Publisher: Little Brown
Source: Personal Copy
Sherman Alexie has written a book that has really hit home with me. This fast-paced read is one that people of all ages will be able to relate to and appreciate what Alexie has put to paper. Junior, a 14-year-old Native American is struggling with everyday life. He’s an awkward boy and being a teenager doesn’t help, being poor is an added issue, having a disability is one more. Despite his issues, he’s quite intelligent. Despite his despair, he’s quite the humorist. School on the reservation is not up to par, at the beginning of the school year Junior is handed a math book with his mother’s name printed inside. Yes, this is the same book is mother was given many years earlier. Junior soon realizes that it may be time to go to public school off the reservation. Junior aspires to become a cartoonist, he wants to break the cycle of “rez life,” and he has the encouragement of one teacher. When Junior takes a leap of faith and transfers to an all-white top-of-the-line school, twenty miles away, he struggles with the reaction of his new peers, and the ones he left behind. Transportation to school and back every day is not easily accessible, and hiding it from everyone is even harder. Since transferring schools, he now lives between two worlds, both of which he has trouble fitting in. At school he is the Indian boy, at home he is the traitor- too good for his people, and now his best friend has turned his back on him. Junior learns that the world is not his oyster but be can’t lives with despair and hopelessness, he needs to figure out how to deal and cope with a reality that is in front of him.

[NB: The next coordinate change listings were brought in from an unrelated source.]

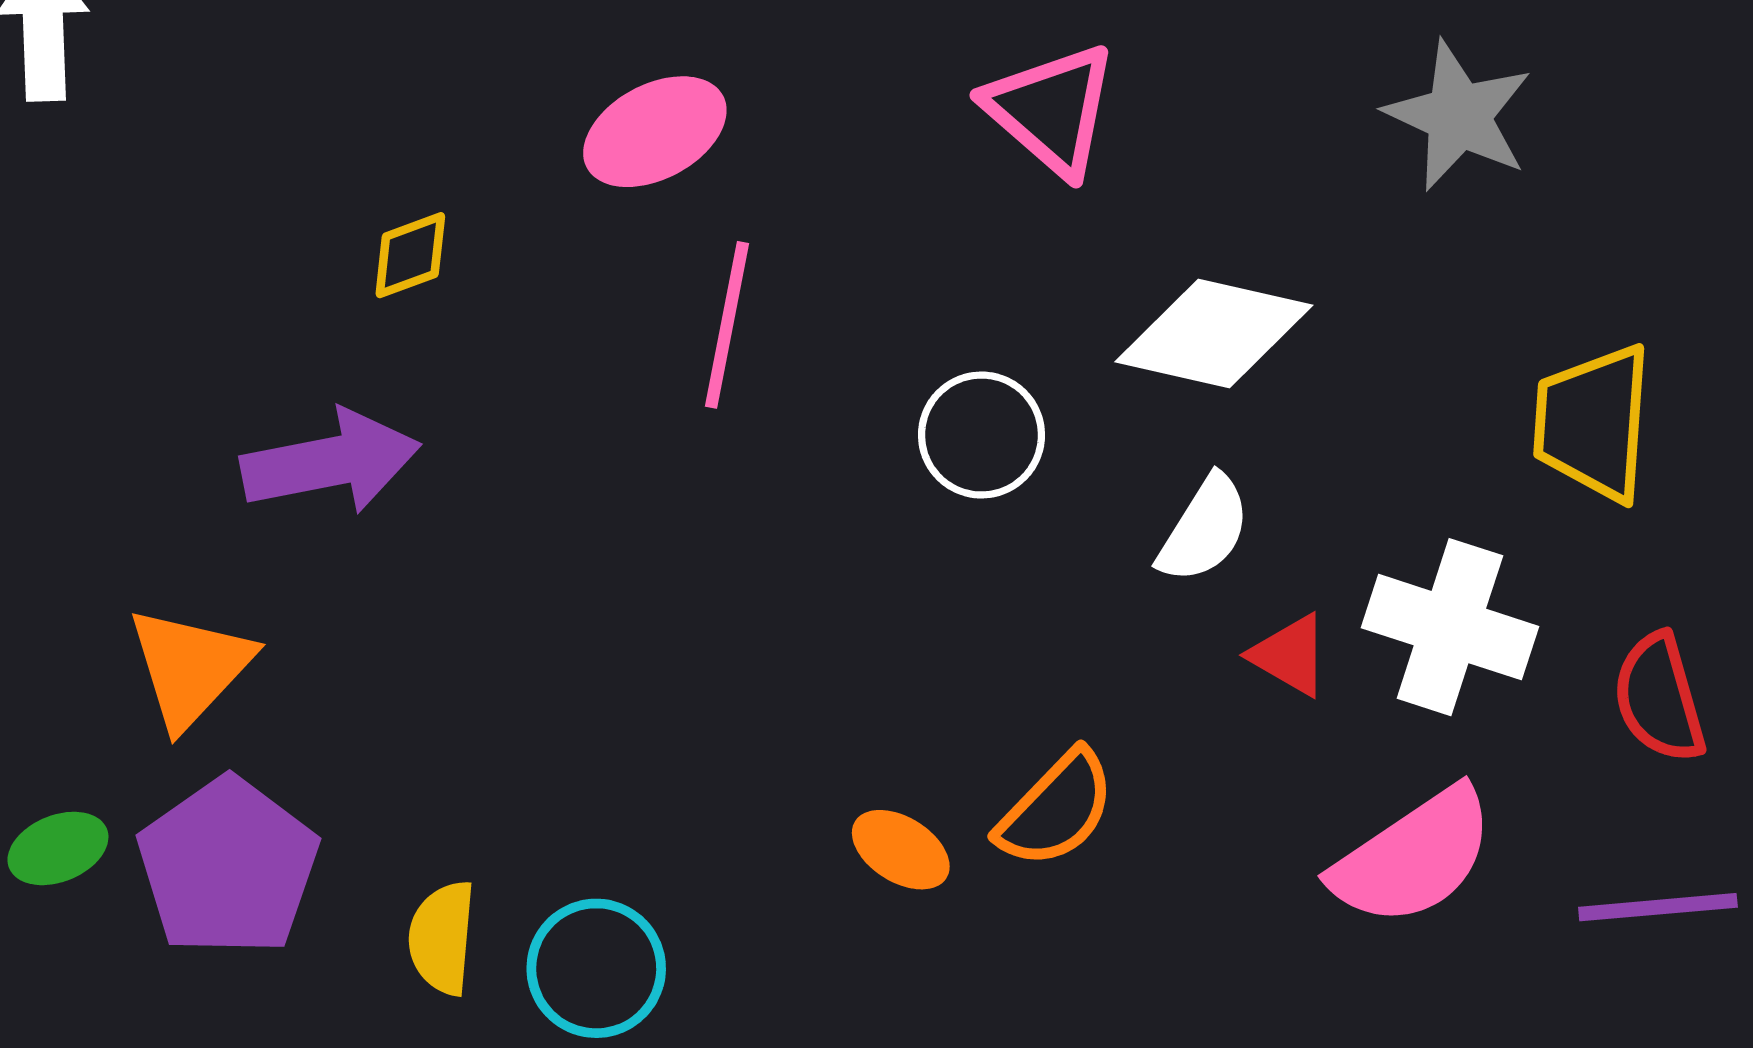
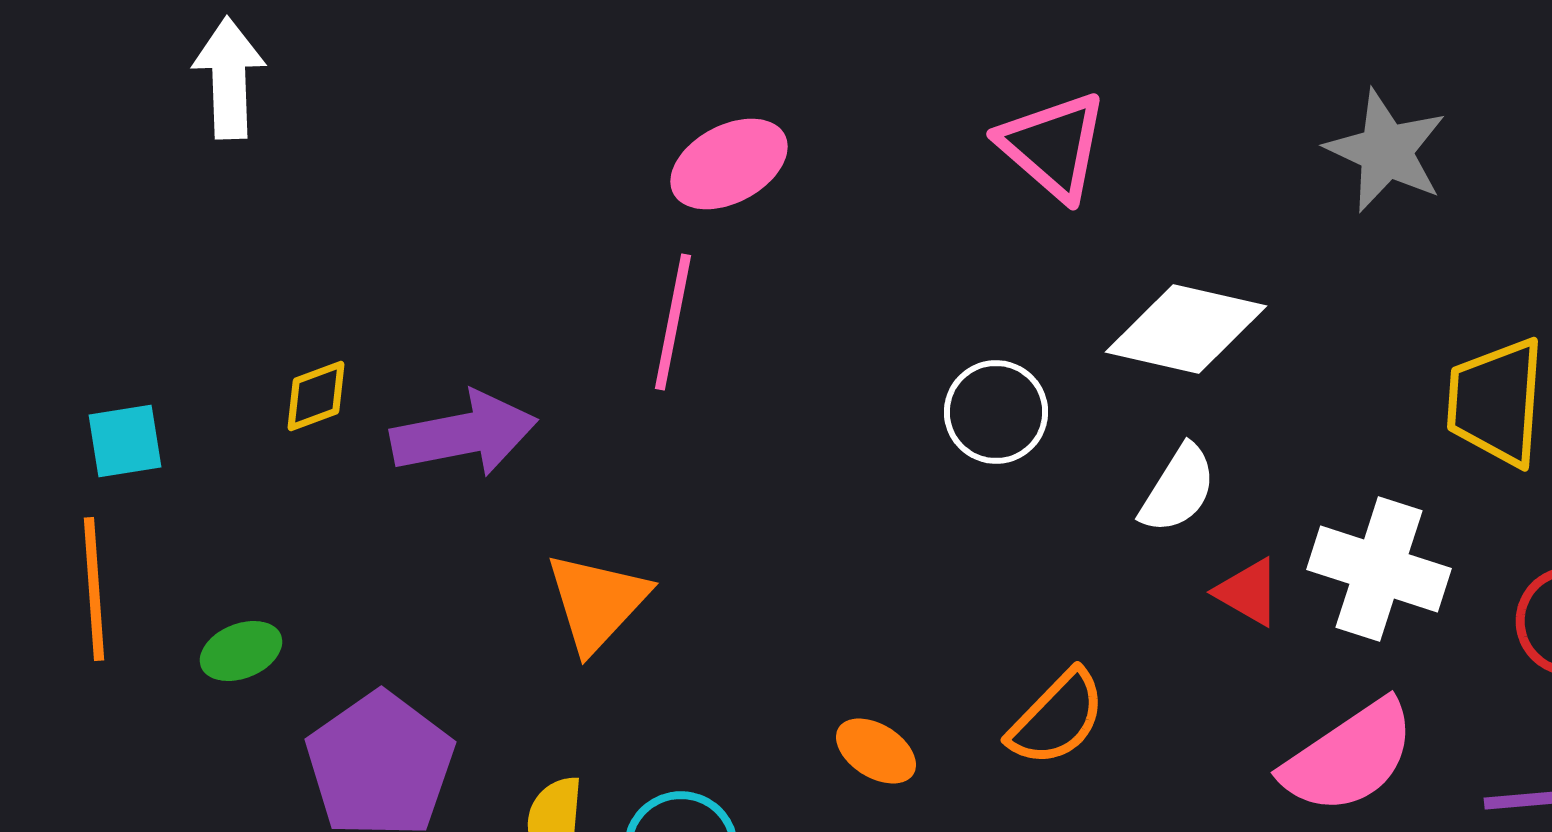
yellow diamond: (410, 255) -> (316, 396), moved
pink line: (727, 325) -> (673, 322), moved
orange triangle: (190, 667) -> (597, 602), moved
green ellipse: (58, 848) -> (241, 651), moved
orange ellipse: (901, 850) -> (876, 751), moved

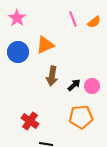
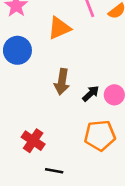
orange triangle: (45, 45) -> (59, 28), moved

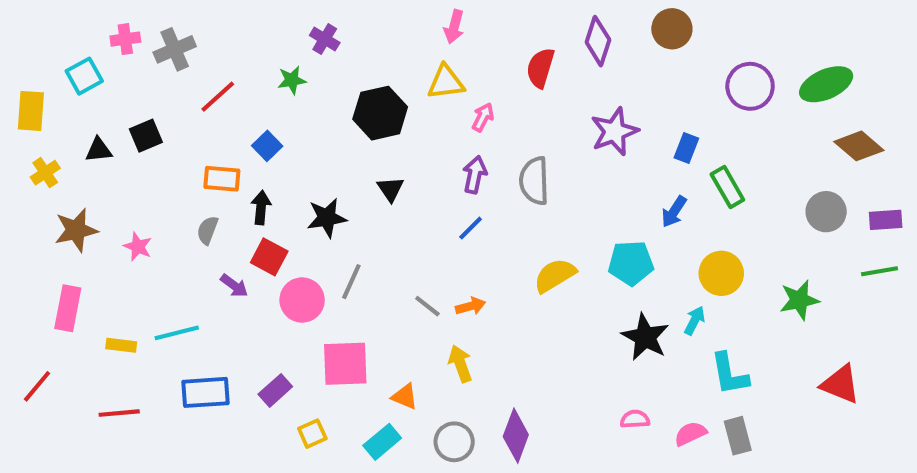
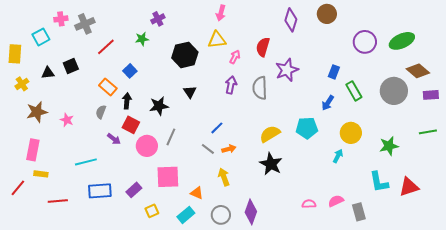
purple cross: (325, 39) -> (158, 19), turned 32
red semicircle: (540, 68) -> (263, 47), moved
purple star: (614, 132) -> (287, 70), moved
orange rectangle: (222, 179) -> (108, 87), turned 36
gray circle: (826, 212) -> (394, 91), moved, size x1.4
purple rectangle: (886, 220) -> (431, 95), moved
blue line: (471, 228) -> (217, 128), moved
black star: (645, 337) -> (271, 164), moved
yellow rectangle: (121, 345) -> (41, 174), moved
cyan L-shape: (729, 374) -> (379, 182), moved
red triangle: (840, 384) -> (409, 187), turned -40
pink semicircle: (690, 434) -> (336, 201), moved

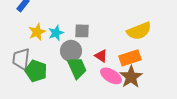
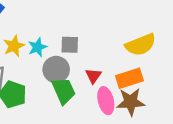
red triangle: (101, 56) -> (93, 76), turned 32
pink ellipse: (111, 76) -> (106, 101), turned 45
brown star: (131, 77) -> (131, 102), turned 30

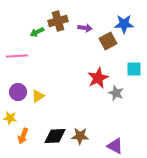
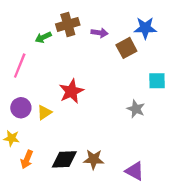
pink line: (17, 56) -> (20, 66), turned -65
red star: (98, 78) -> (71, 91), moved

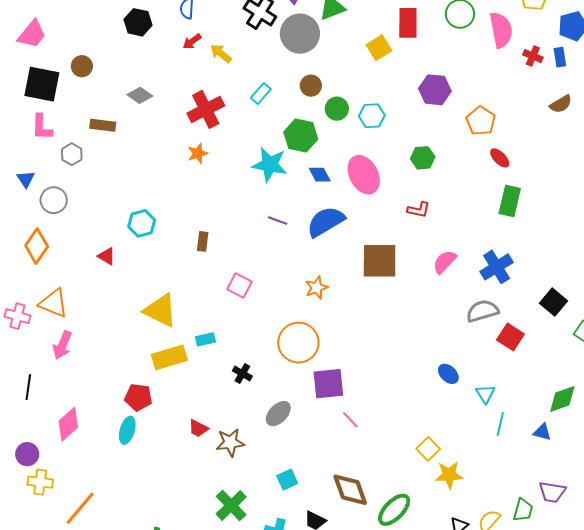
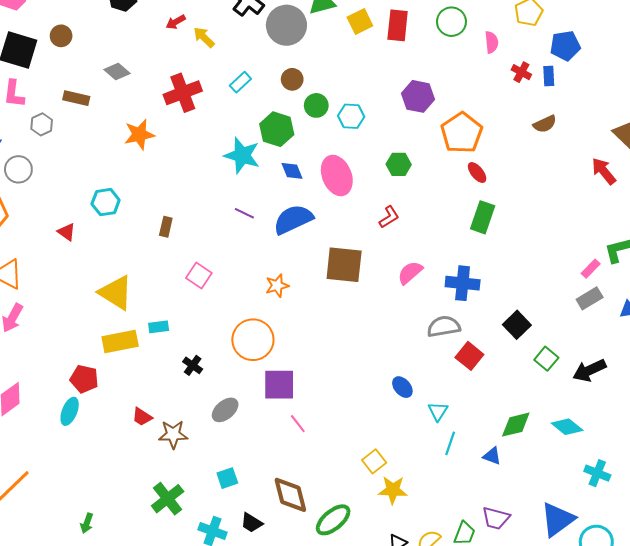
pink semicircle: (501, 30) -> (492, 42), size x0.6
yellow square: (379, 48) -> (360, 21), moved
orange pentagon: (481, 121) -> (462, 133), size x1.4
orange star: (198, 153) -> (139, 135), moved, size x1.4
red L-shape: (419, 210) -> (389, 217), turned -50
blue cross: (497, 267) -> (463, 283), turned 32

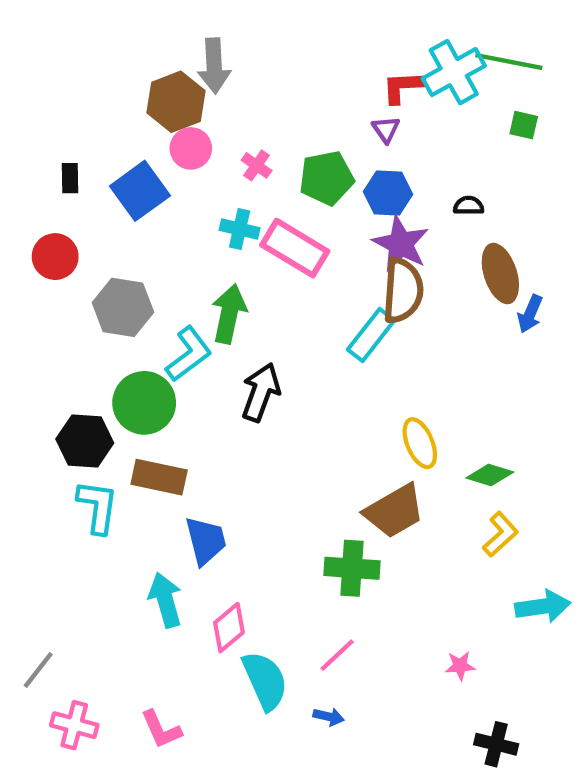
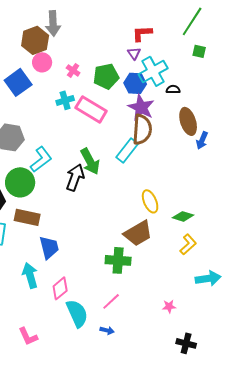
green line: (509, 61) -> (192, 21), turned -68
cyan cross: (454, 72) -> (153, 71), moved
cyan cross: (240, 229) -> (65, 100), turned -30
green arrow: (229, 314) -> (90, 161), moved, turned 140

“The Absolutely True Diary of a Part-Time Indian” explores many issues that are relevant today, among Natives and non-Natives. At times you will laugh along with Junior’s humor, and other times you will feel your heart break. As a Native American, who has never lived on a reservation, I wholeheartedly understand Junior. I may be on the opposite side of the fence, but I had many of the same struggles trying to identify myself. This story really brings forth the idea of everyone wanting to belong, wanting to be a part of something, but also struggling to be unique and yourself. This book has been banned in many schools and libraries, and I really wonder if those who banned the book have read it. The few squeamish details should easily be overlooked and readers need to look at the whole product. Junior is a 14-year-old-boy and his thoughts are accurate. Sometimes to learn a lesson, you need to step outside your comfort zone, stop hiding behind the minute details and experience the whole package. Junior is such a courageous, inspiring character. I never felt it was too much, Junior is not a sentimental boy, but his voice is strong and determined.
Anyone who has ever dealt with identity concerns will want to adopt Junior, and cheer him on throughout the novel. I will step off my soapbox now, but please give this book a chance! You will not regret it.